Since the Great Recession, localities across New York have also suffered severe fiscal crises. A report by the New York Division of Budget found that one-third of assessed localities were in fiscal distress. In response, cities have reduced spending for public safety; counties have reduced spending for health, cultural and recreational programs; towns have reduced spending for garbage collection; and villages have reduced spending for transportation. New York’s $7 billion in economic development spending should help localities to address the fiscal crunch by creating good jobs and increasing the tax revenue base. Instead, it has often served to exacerbate the revenue crisis. In several counties throughout New York State, local property tax exemptions offered through Industrial Development Agencies (IDAs) removed 6% to15% of taxable property from the tax rolls. In Greene County, 25% of taxable property is exempt from local taxes due to its IDA.

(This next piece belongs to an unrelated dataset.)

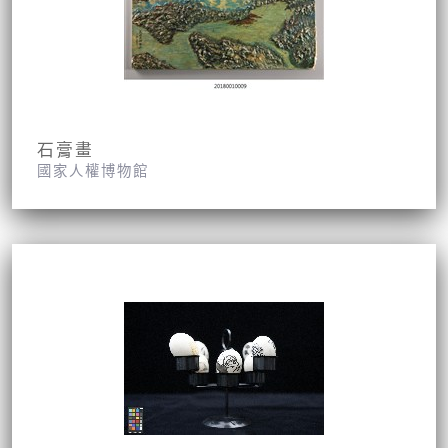
石膏畫
國家人權博物館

New York cannot afford to squander public resources; instead, it should marshal economic development resources to address our most pressing economic and environmental challenges head on. In the last few decades, economic development programs have proliferated, but performance evaluations have not. While some individual programs have made important strides toward greater accountability and transparency, New York’s approach towards economic development remains scattershot, and there are still no universal performance measurements with which to evaluate the success or failure of our $7 billion annual investment.
Instead, reforms have been piecemeal. For example, recent reforms aimed at IDAs have improved reporting in some localities, such as New York City’s Local Law 62 (2010), but have failed to prioritize performance. For example, there is no obligation that IDAs establish job retention or job creation goals for subsidy recipients. Of the 4,486 current IDA projects, 1,161 of them do not promise to create a single job. For the projects that do aim to create jobs, we found that 56% of these IDA projects failed to meet their job creation targets in 2011. For the rest of the economic development programs in New York State, we cannot analyze job creation data because comprehensive data is simply not available.
While we now have limited data allowing us to track the successes and failures of IDA projects, IDAs are only one small piece of the economic development puzzle. IDAs’ net tax exemptions make up only 7% of the $7 billion system, and therefore are only a small part of the problem. New York could leverage this $7 billion to improve the quality of life for all New Yorkers, but such an endeavor cannot be undertaken without a full accounting of these expenditures.
New Yorkers need a concrete way to monitor the success of economic development spending to ensure the system is creating good jobs, increasing opportunity, and fostering a clean, prosperous economy. To ensure we get our money’s worth from economic development, New York should:
- Prioritize Performance. Economic development programs should prioritize a set of performance metrics that can be used to evaluate and monitor the success of spending in relation to key goals, including local job creation and carbon emissions benchmarks.
- Increase Accountability. New Yorkers need increased accountability to ensure that subsidy recipients deliver on their promises and actually create jobs and community benefits.
- Show Us the Jobs. Communities must be able to easily monitor and assess the performance of their investments.